Benchmark #2: /home/simon/Documents/rust-analyzer-base/target/release/rust-analyzer analysis-stats . Time (mean ± σ): 48.445 s ± 0.457 s [User: 47.657 s, System: 0.715 s] Range (min … max): 47.978 s … 48.892 s 3 runs

Summary '/home/simon/Documents/rust-analyzer/target/release/rust-analyzer analysis-stats .' ran 1.05 ± 0.01 times faster than '/home/simon/Documents/rust-analyzer-base/target/release/rust-analyzer analysis-stats .'

CAD97 commented 4 years ago

@simonvandel tangentially related: would you mind testing #58 to see what impact it has? I'm working on an experimental(ish) rewrite of rowan's green trees and don't have the experience to actually measure the impact properly here on Windows.

simonvandel commented 4 years ago

@CAD97 for benchmarking I simply ran hyperfine with a release build with and without the changes applied. It’s probably easier if you just run that locally yourself.

simonvandel commented 4 years ago

The newest revision avoids the api change, simplifies the hashing and does not hash the subtree. ~8% improvement locally. @CAD97, @matklad this is ready for review

simonvandel commented 4 years ago

Hi @CAD97 The latest commit should resolve the hash collision handling. Would you like to take a look again?

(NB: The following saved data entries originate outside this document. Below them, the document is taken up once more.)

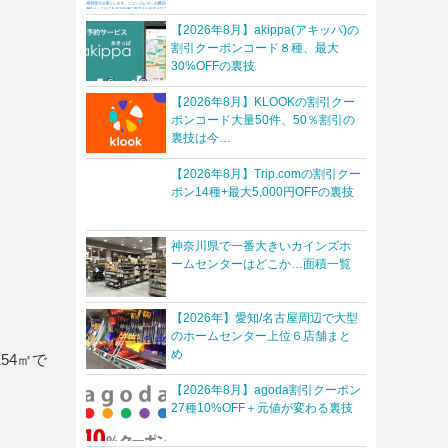
【2026年8月】akippa(アキッパ)の
割引クーポンコード８種、最大
30%OFFの裏技
【2026年8月】KLOOKの割引クー
ポンコード大量50件、50％割引の
裏技は今…
【2026年8月】Trip.comの割引クー
ポン14種+最大5,000円OFFの裏技
神奈川県で一番大きいカインズホ
ームセンターはどこか…面積一覧
【2026年】愛知/名古屋周辺で大型
のホームセンター上位６店舗まと
め
54㎡で
【2026年8月】agoda割引クーポン
27種10%OFF＋元値が変わる裏技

With the latest changes, the performance dropped a bit, but is still 5% faster than without this PR. I'll update the description with the new results.

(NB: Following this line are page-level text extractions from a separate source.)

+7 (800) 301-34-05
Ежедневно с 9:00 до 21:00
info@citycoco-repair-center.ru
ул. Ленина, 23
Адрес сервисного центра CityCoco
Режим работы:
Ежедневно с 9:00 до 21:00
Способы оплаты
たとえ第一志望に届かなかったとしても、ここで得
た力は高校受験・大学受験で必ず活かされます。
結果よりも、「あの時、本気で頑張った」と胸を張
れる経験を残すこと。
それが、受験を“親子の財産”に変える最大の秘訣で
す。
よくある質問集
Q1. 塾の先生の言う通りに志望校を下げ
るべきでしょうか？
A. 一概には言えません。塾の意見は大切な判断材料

I propose landing this in the current state. As a follow-up PR, I would like to experiment with eliminating the need for the SmallVec collection. Essentially I would like to compute the hash of kind + children pointers by just iterating through the input children iterator. That probably requires using the raw_entry api to avoid the hashmap key needing to be owned. Is it possible to iterate the children iterator twice? One time for building the hash, and then potentially a second time in case the node did not exist in the cache, and therefore needs to be allocated.

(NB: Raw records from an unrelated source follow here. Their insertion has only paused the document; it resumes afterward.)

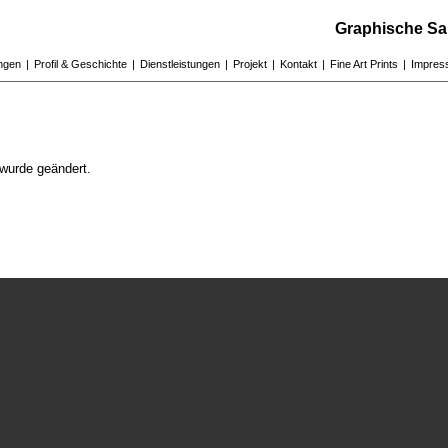
Graphische Sa
ungen
|
Profil & Geschichte
|
Dienstleistungen
|
Projekt
|
Kontakt
|
Fine Art Prints
|
Impres
wurde geändert.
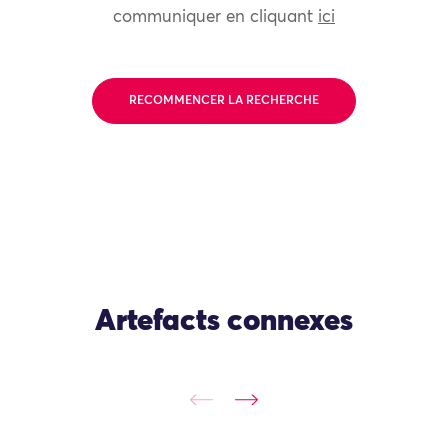
communiquer en cliquant
ici
RECOMMENCER LA RECHERCHE
Artefacts connexes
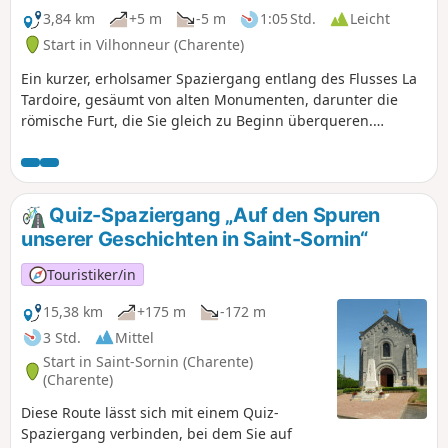
3,84 km
+5 m
-5 m
1:05 Std.
Leicht
Start in Vilhonneur (Charente)
Ein kurzer, erholsamer Spaziergang entlang des Flusses La
Tardoire, gesäumt von alten Monumenten, darunter die
römische Furt, die Sie gleich zu Beginn überqueren.
Verpassen Sie auch nicht die Überreste der Burg.
Quiz-Spaziergang „Auf den Spuren
unserer Geschichten in Saint-Sornin“
Touristiker/in
15,38 km
+175 m
-172 m
3 Std.
Mittel
Start in Saint-Sornin (Charente)
(Charente)
Diese Route lässt sich mit einem Quiz-
Spaziergang verbinden, bei dem Sie auf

CAD97 commented 4 years ago

As I mentioned on zulip, I'm concerned now that this as currently implemented will noticeably lower the number of cache hits, as two nodes are only considered deduplicatable by the current test if all children were deduplicated (and thus are the same identity).

Obviously, skipping the heap allocation in the common case is beneficial, as this patch is still positive. But before we do anything other than that one small step, I really would like to see some measurement on heuristics for what nodes are cachable as discussed on zulip.

CAD97 commented 4 years ago

Is it possible to iterate the children iterator twice?

Not while we take [Into]Iterator.

(Apologies: I'm going to use sorbus's names for things below because I'm looking at sorbus right now and don't remember exactly how sorbus's builder names map back into rowan's.)

The tricky part is that a key part of how TreeBuilder functions is by calling Builder::node with an argument of type Drain. The only other argument type I see being used for this API is Vec (and maybe eventually [_; N] once it has a by-value into_iter).

The thing is, all of these types offer a fn as_slice(&self) -> &[T], which would be very useful for the "iter once by ref then again by val" that we would really like to do here to avoid a temporary collection... but no generic way to talk about that functionality.

Off I go to try to make a crate to define an iterator trait for "iterables that can be iterated non-destructively by-ref and then destructively by-val". It won't be perfect because I think the optimal definition wants GAT, but I think I might be able to make something work.


EDIT: wasn't able to figure anything out, and vec::Drain::as_slice is unstable anyway.

CAD97 commented 4 years ago

Over at sorbus I implemented a dirty (nightly-only) version of zero-allocation cache hits. I also shared our use case on the tracking issue and asked about potentially stabilizing it.

simonvandel commented 4 years ago

Hmm, I don't think we can land this as an improvement before we can reuse the allocation of the children iterator passed into NodeCache::node. I tried removing the check for <= 3 children, but that regresses performance. Presumably because of the need to allocate the children all the time into a vector.